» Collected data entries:
--*--

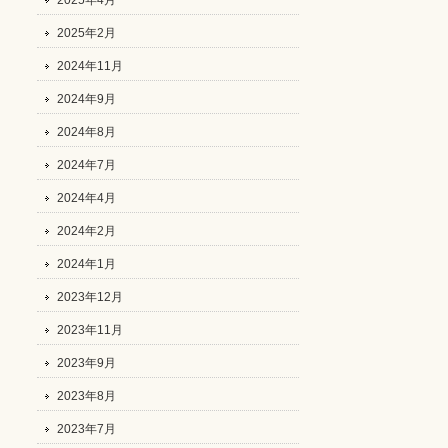
2025年4月
2025年2月
2024年11月
2024年9月
2024年8月
2024年7月
2024年4月
2024年2月
2024年1月
2023年12月
2023年11月
2023年9月
2023年8月
2023年7月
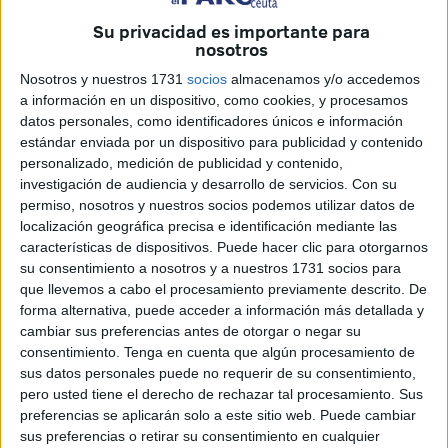
Mecánica (que grava la titularidad de los vehículos de
Su privacidad es importante para
tracción mecánica aptos para circular por las vías públicas,
nosotros
cualesquiera que sean su clase y categoría) del ejercicio
Nosotros y nuestros 1731
socios
almacenamos y/o accedemos
2016, cuyo periodo de pago voluntario se extiende hasta el
a información en un dispositivo, como cookies, y procesamos
5 de mayo, inclusive.
datos personales, como identificadores únicos e información
estándar enviada por un dispositivo para publicidad y contenido
A partir de esa fecha la recaudación de la deuda se
personalizado, medición de publicidad y contenido,
realizará a través del procedimiento administrativo de
investigación de audiencia y desarrollo de servicios.
Con su
permiso, nosotros y nuestros socios podemos utilizar datos de
apremio, lo que determina el devengo de “recargos,
localización geográfica precisa e identificación mediante las
intereses y costas”.
características de dispositivos. Puede hacer clic para otorgarnos
Dicho Padrón contiene la cuotas a pagar y los elementos
su consentimiento a nosotros y a nuestros 1731 socios para
determinantes de las mismas. Está a disposición de los
que llevemos a cabo el procesamiento previamente descrito. De
forma alternativa, puede acceder a información más detallada y
interesados en el Organismo Autónomo Servicios
cambiar sus preferencias antes de otorgar o negar su
Tributarios de Ceuta, en el Edificio ‘Ceuta Center’.
consentimiento.
Tenga en cuenta que algún procesamiento de
El pago de la deuda tributaria se podrá efectuar con tarjeta
sus datos personales puede no requerir de su consentimiento,
de crédito o débito, mediante transferencia o con
pero usted tiene el derecho de rechazar tal procesamiento. Sus
preferencias se aplicarán solo a este sitio web. Puede cambiar
domiciliación bancaria, en cuyo caso se aplica una
sus preferencias o retirar su consentimiento en cualquier
bonificación al ciudadano del 5% de la cuota tributaria.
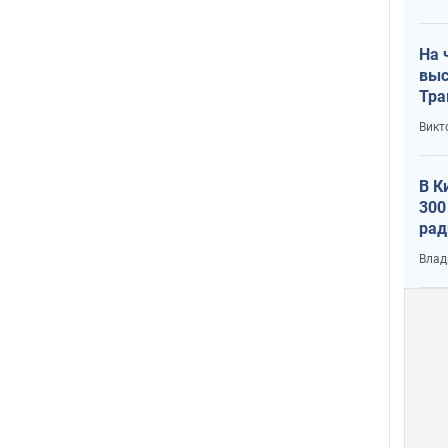
лог
На 
выс
Тра
Викт
В К
300
рад
воп
Влад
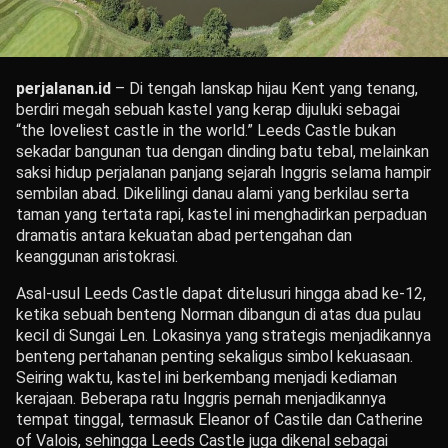
perjalanan.id
– Di tengah lanskap hijau Kent yang tenang,
berdiri megah sebuah kastel yang kerap dijuluki sebagai
“the loveliest castle in the world.” Leeds Castle bukan
sekadar bangunan tua dengan dinding batu tebal, melainkan
saksi hidup perjalanan panjang sejarah Inggris selama hampir
sembilan abad. Dikelilingi danau alami yang berkilau serta
taman yang tertata rapi, kastel ini menghadirkan perpaduan
dramatis antara kekuatan abad pertengahan dan
keanggunan aristokrasi.
Asal-usul Leeds Castle dapat ditelusuri hingga abad ke-12,
ketika sebuah benteng Norman dibangun di atas dua pulau
kecil di Sungai Len. Lokasinya yang strategis menjadikannya
benteng pertahanan penting sekaligus simbol kekuasaan.
Seiring waktu, kastel ini berkembang menjadi kediaman
kerajaan. Beberapa ratu Inggris pernah menjadikannya
tempat tinggal, termasuk Eleanor of Castile dan Catherine
of Valois, sehingga Leeds Castle juga dikenal sebagai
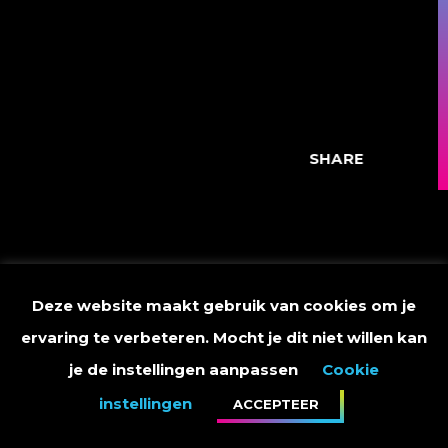
SHARE
Deze website maakt gebruik van cookies om je
OP 1 IN DE 100%NL
ervaring te verbeteren. Mocht je dit niet willen kan
ALBUM TOP 100!
je de instellingen aanpassen
Cookie
instellingen
ACCEPTEER
Vandaag hoorde ik dat mijn album
De Waarheid
op de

--*--

» WHAT THE TASK ASKS:
Among the lines above, find those that contain the word "contenido" and copy them.

» WRITTEN SOLUTION:
estándar enviada por un dispositivo para publicidad y contenido
personalizado, medición de publicidad y contenido,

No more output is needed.